What you will do ::
Which lines of the entries hold the string "find"? Copy each one.

Collected data

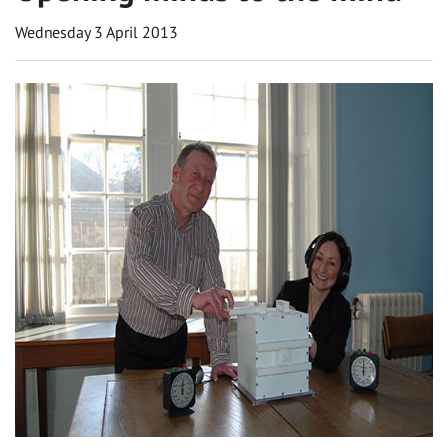
Wednesday 3 April 2013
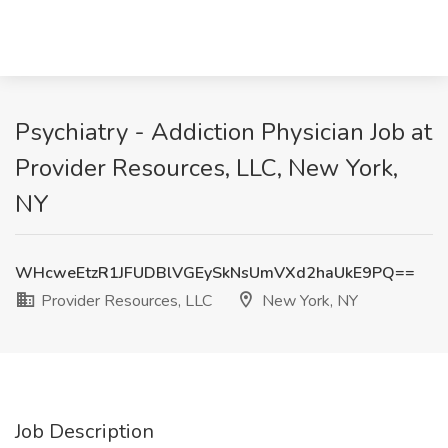
Psychiatry - Addiction Physician Job at
Provider Resources, LLC, New York,
NY
WHcweEtzR1JFUDBlVGEySkNsUmVXd2haUkE9PQ==
Provider Resources, LLC
New York, NY
Job Description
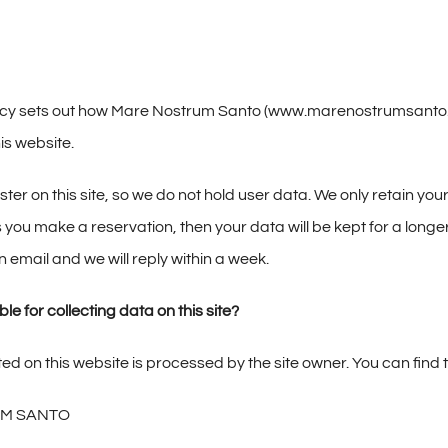
icy sets out how Mare Nostrum Santo (www.marenostrumsanto.eu
is website.
ter on this site, so we do not hold user data. We only retain y
 you make a reservation, then your data will be kept for a longer
 email and we will reply within a week.
le for collecting data on this site?
ed on this website is processed by the site owner. You can find 
M SANTO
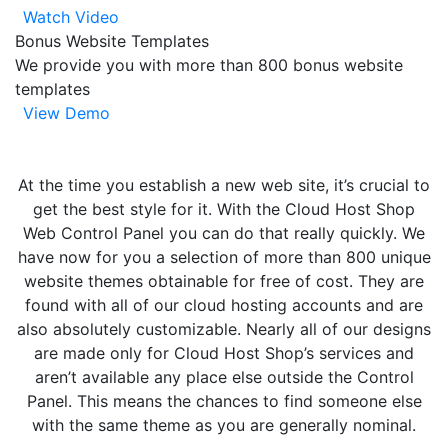
Watch Video
Bonus Website Templates
We provide you with more than 800 bonus website
templates
View Demo
At the time you establish a new web site, it’s crucial to
get the best style for it. With the Cloud Host Shop
Web Control Panel you can do that really quickly. We
have now for you a selection of more than 800 unique
website themes obtainable for free of cost. They are
found with all of our cloud hosting accounts and are
also absolutely customizable. Nearly all of our designs
are made only for Cloud Host Shop’s services and
aren’t available any place else outside the Control
Panel. This means the chances to find someone else
with the same theme as you are generally nominal.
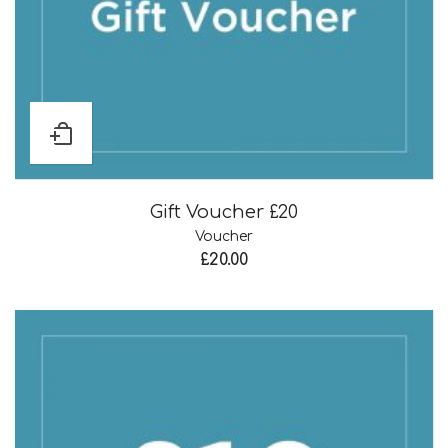
Gift Voucher £20
Voucher
£
20.00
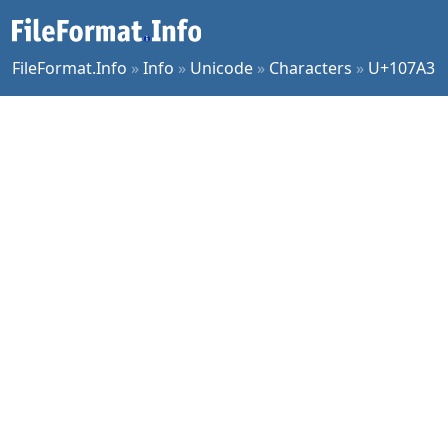
FileFormat.Info
»
Info
»
Unicode
»
Characters
»
U+107A3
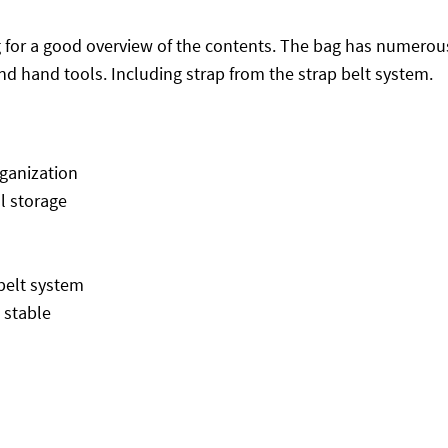
ng for a good overview of the contents. The bag has numero
and hand tools. Including strap from the strap belt system.
rganization
ol storage
-belt system
 stable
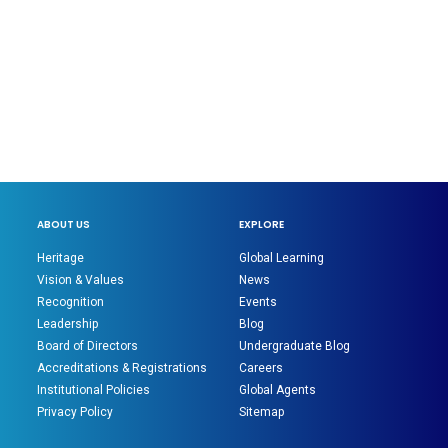
ABOUT US
EXPLORE
Heritage
Global Learning
Vision & Values
News
Recognition
Events
Leadership
Blog
Board of Directors
Undergraduate Blog
Accreditations & Registrations
Careers
Institutional Policies
Global Agents
Privacy Policy
Sitemap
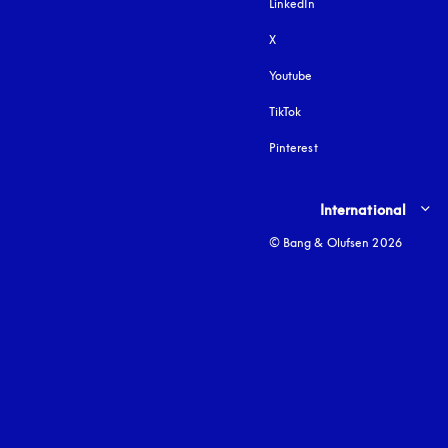
LinkedIn
X
Youtube
opens in a new tab
TikTok
Pinterest
Select country and lang
International
© Bang & Olufsen 2026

Exercise solution ::
ed on this website is processed by the site owner. You can find 
Panel. This means the chances to find someone else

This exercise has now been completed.